I love the framing of this book, because I want more data scientists to start thinking about the presentation of data and spark some bits of ingenuity to make datasets and model outputs accessible to non-data scientists. Data scientists should be the ones writing the tools that interface data with humans because of their domain knowledge. But this is a different skillset and usually the work of SW engineers. Of course engineers can also have great data intuition too, but I really do encourage data scientists to develop their front end skills, it's well worth it.
Python definitely has some problems, but if you were going to have a new lingua franca for data science, it would probably be something like Julia, certainly not JavaScript.
So it seems a bit weird to me that they advocate using arrow function syntax instead of the regular syntax. They seem to be advocating using the new class syntax instead, so I guess they don't need the constructor or method creation features of the normal syntax, but I still don't see why they would specifically advocate for arrow function syntax. Is it faster? They say it interferes with other features, but which features?
[1] https://developer.mozilla.org/en-US/docs/Web/JavaScript/Refe...

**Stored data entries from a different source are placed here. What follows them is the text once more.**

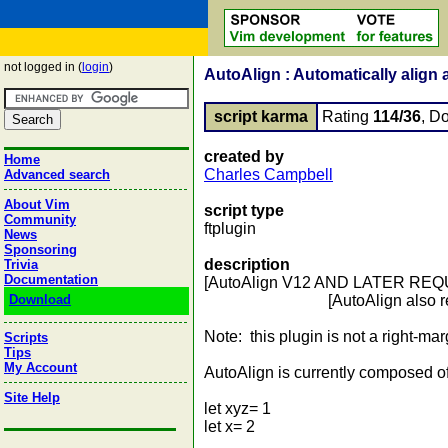
not logged in (
login
)
AutoAlign : Automatically align 
script karma
Rating
114/36
, D
created by
Home
Charles Campbell
Advanced search
About Vim
script type
Community
ftplugin
News
Sponsoring
description
Trivia
Documentation
[AutoAlign V12 AND LATER RE
Download
[AutoAlign also req
Note: this plugin is not a right-marg
Scripts
Tips
My Account
AutoAlign is currently composed of
Site Help
let xyz= 1
let x= 2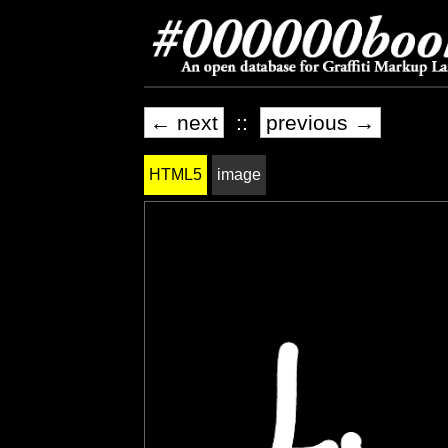
← next
::
previous →
HTML5
image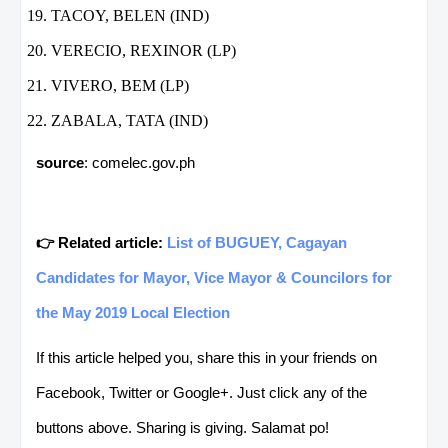
TACOY, BELEN (IND)
VERECIO, REXINOR (LP)
VIVERO, BEM (LP)
ZABALA, TATA (IND)
source
: comelec.gov.ph
👉 Related article:
List of BUGUEY, Cagayan
Candidates for Mayor, Vice Mayor & Councilors for
the May 2019 Local Election
If this article helped you, share this in your friends on
Facebook, Twitter or Google+. Just click any of the
buttons above. Sharing is giving. Salamat po!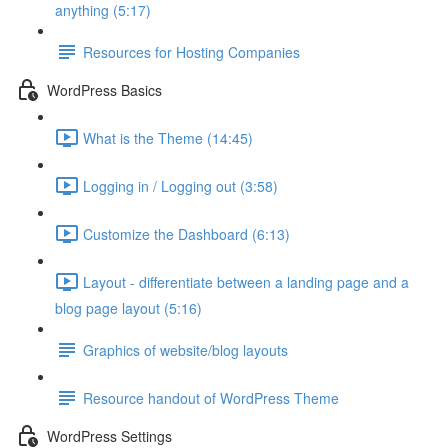
anything (5:17)
Resources for Hosting Companies
WordPress Basics
What is the Theme (14:45)
Logging in / Logging out (3:58)
Customize the Dashboard (6:13)
Layout - differentiate between a landing page and a
blog page layout (5:16)
Graphics of website/blog layouts
Resource handout of WordPress Theme
WordPress Settings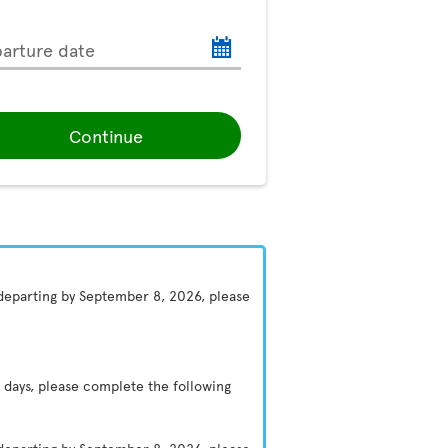
arture date
Continue
 departing by September 8, 2026, please
 days, please complete the following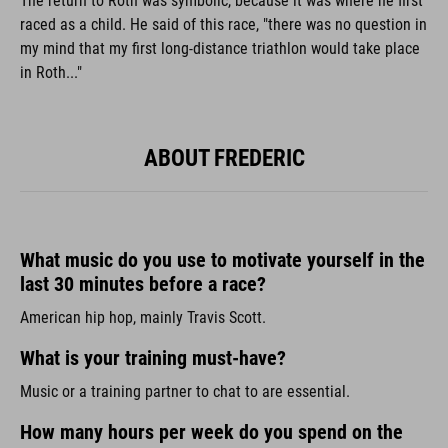
The return to Roth was symbolic, because it was where he first
raced as a child. He said of this race, "there was no question in
my mind that my first long-distance triathlon would take place
in Roth..."
ABOUT FREDERIC
What music do you use to motivate yourself in the
last 30 minutes before a race?
American hip hop, mainly Travis Scott.
What is your training must-have?
Music or a training partner to chat to are essential.
How many hours per week do you spend on the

FWIW I personally like the function keyword, since it's clear what it is to non-JS readers, but primarily because it hoists to the top of its file, so unimportant utility functions can sit unobtrusively at the end of the file, thereby letting readers encounter more important logic earlier in the file.
side-note: Most of my JS experience is writing userscripts for myself, so I definitely do my share of 'this' shenanigans.
even python is not used for data science, all heavy lifting is done in C/fortran, and python is just a glue
I can't find any benchmark how they compare to data.table or pandas.
Without a dominant and high performance data frame library as a foundation, I wouldn't even try.
Personally, I'm excited to build apps that don't require cloud computing and if they do, have access to one of the largest software engineering libraries through NPM. Sure, I'm not doing just Data Science in JavaScript but rather building apps that use DS/ML/AI, but that's still a valid use case. The alternative would be to use Python for prototyping then rewrite for production apps.